Last week, Elon Musk, the founder of Tesla, unveiled his Master Plan, Part Deux, on his website. It lays out his plans for where his futuristic company will go in the next decade.
Now there are those of you out there who are wondering about his Master Plan, Part One, which included the following goals:
- Create a low-volume car, which would necessarily be expensive;
- Use that money to develop a medium-volume car at a lower price;
- Use that money to create an affordable, high-volume car; and
- Provide solar power.
While Musk doesn’t share his financials and info like actual Tesla sales, he appears to be hitting most of his goals. That doesn’t imply profitability, but it does mean he’s achieving what he set out to do.
Now comes Part Deux, which, to sum up, calls for:
- Creating a working solar-roof-with-battery product;
- Scaling up production volume as quickly as possible; and,
- Making heavy-duty trucks and high-passenger-density urban transport.
Because this is primarily a car site, let’s focus on the second two items in Part Deux’s goals: scaling up production and heavy-duty trucks and urban transport. He needs to achieve the third before the second can become a reality.
To simplify things, Musk is talking about building cargo-hauling trucks and city buses. It’s a brilliant thing to do, because he is targeting two constituencies that are not as risk-averse as consumers: business and government. (They also both have money to spend, and business sometimes offers tax breaks as rewards.)

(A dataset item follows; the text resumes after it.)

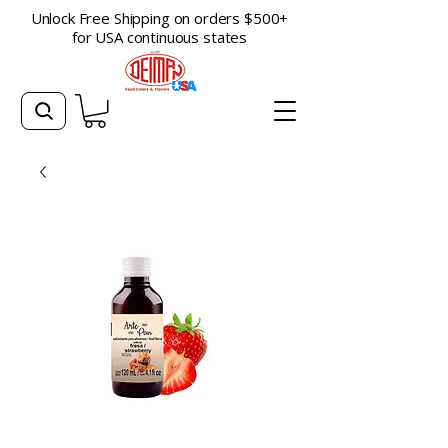
Unlock Free Shipping on orders $500+
for USA continuous states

The government will need to buy inner-city buses to keep with various local, state, and federal mandates to cut back on emissions. It’s passing regulations that will make it spend money to remain in compliance. Not too long ago, it would have also been positioned as a money-saving measure, but low fuel prices have struck down that mandate.
Edmunds director of industry analysis Jessica Caldwell told the Christian Science Monitor she thinks the plan is overly ambitious, but I tend to disagree. After all, lots of businesses, including auto manufacturers, have done well by developing vehicles that meet government and business needs.
Over-the-road trucking, especially if it can become more autonomous, is also another smart direction to head to boost revenue for car production. After all, the industry is reporting there will be a shortage of more than 240,000 drivers in the near future.
The trucking industry is also hampered by stricter hourly rules passed in 2013 that limit how long a trucker can stay behind the wheel. Therefore autonomous trucks that can handle part of the load might be the answer to what will be a pressing need. Unless Amazon achieves lickety-split success with its drones, we’re still going to need lots of trucks to carry all those packages crisscrossing the country.
So Musk has identified two huge potential revenue sources that should prove important to the success of Part Deux. He’s focusing Tesla’s energies in the right direction to show the company should be a thriving entity in less than 10 years.
Plus, there’s all that money that’s going to come from his Gigafactory when it’s completed about 2020, according to this CNNMoney.com feature. But that’s a story for another day.
Is a Tesla a car you’d buy now, or would you wait a few years for more developments?